18/02/2015 - Sie sind seit Monaten mit über 400-Männern und -Frauen im Einsatz, sie leiten die sensibelsten Punkte Roms, Botschaften, Schulen, Kultstätten und heute Morgen, wie jedes Jahr seit 1776, den Grenadieren Sardiniens, die älteste Spezialität der italienischen Armee feierten sie feierlich Don Alberto Genovese, Herzog von San Pietro, der mit Waffen durch die Straßen Roms marschierte.

Die Zeremonie fand in der Basilika Santa Maria degli Angeli und den Märtyrern in Anwesenheit des Unterstaatssekretärs für Verteidigung Domenico Rossi, des Stabschefs der Armee, General Claudio Graziano, zahlreicher Zivil - und Militärbehörden und vieler Grenadiere von gestern und heute.

Mit der heutigen Zeremonie erinnern sich die Grenadiere an ihren Wohltäter, der in der 1776 eine Geldsumme an das Regiment abgab und darum bat, die Mittel für die Aufrechterhaltung der Musik des Regiments und für die Feier einer Messe am Jahrestag seines Todes einzusetzen.

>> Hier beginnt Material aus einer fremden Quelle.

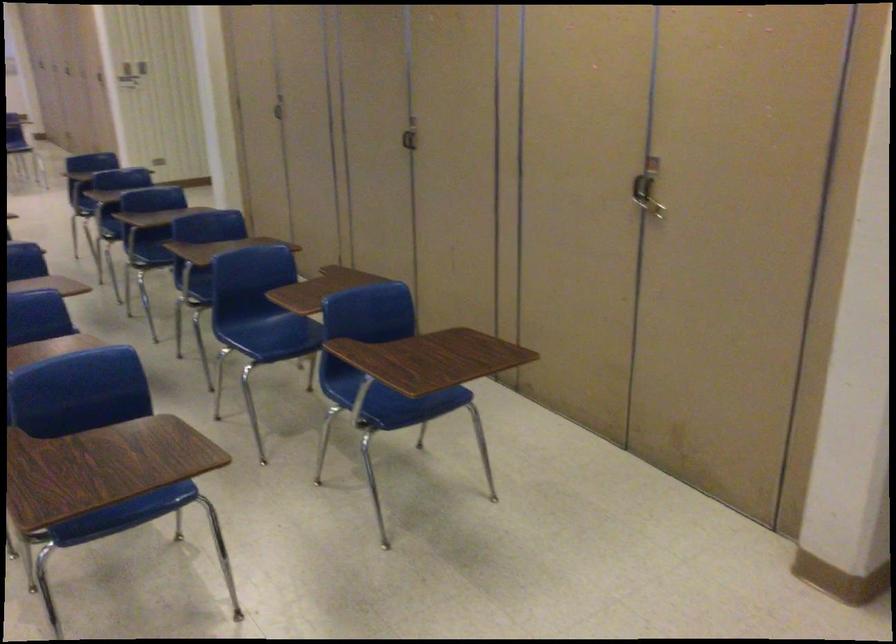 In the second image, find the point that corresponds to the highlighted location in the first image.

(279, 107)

Seitdem haben die Grenadiere Sardiniens an diesem Versprechen festgehalten, und die 18 February haben jedes Jahr, auch im Krieg und in der Gefangenschaft, ihre Verpflichtung zur Treue gewürdigt, indem sie neben dem großzügigen Herzog auch das Opfer all derer in Erinnerung gerufen haben, die es geopfert haben In über dreieinhalb Jahrhunderten der Geschichte sind sie in die Pflicht genommen worden, indem sie die "weißen Frösche", das Symbol der Einheit, trugen.

Die sardischen Grenadiere waren neben den wichtigsten Präsidien und Vertretungsdiensten in der Hauptstadt an allen Operationen beteiligt, an denen die italienische Armee im In- und Ausland beteiligt ist.

Nach vielen Erfahrungen in Afghanistan und im Kosovo nahm die Grenadier-Brigade im Rahmen der 2014 unter dem Banner der Vereinten Nationen an der UNIFIL-Mission im Libanon teil.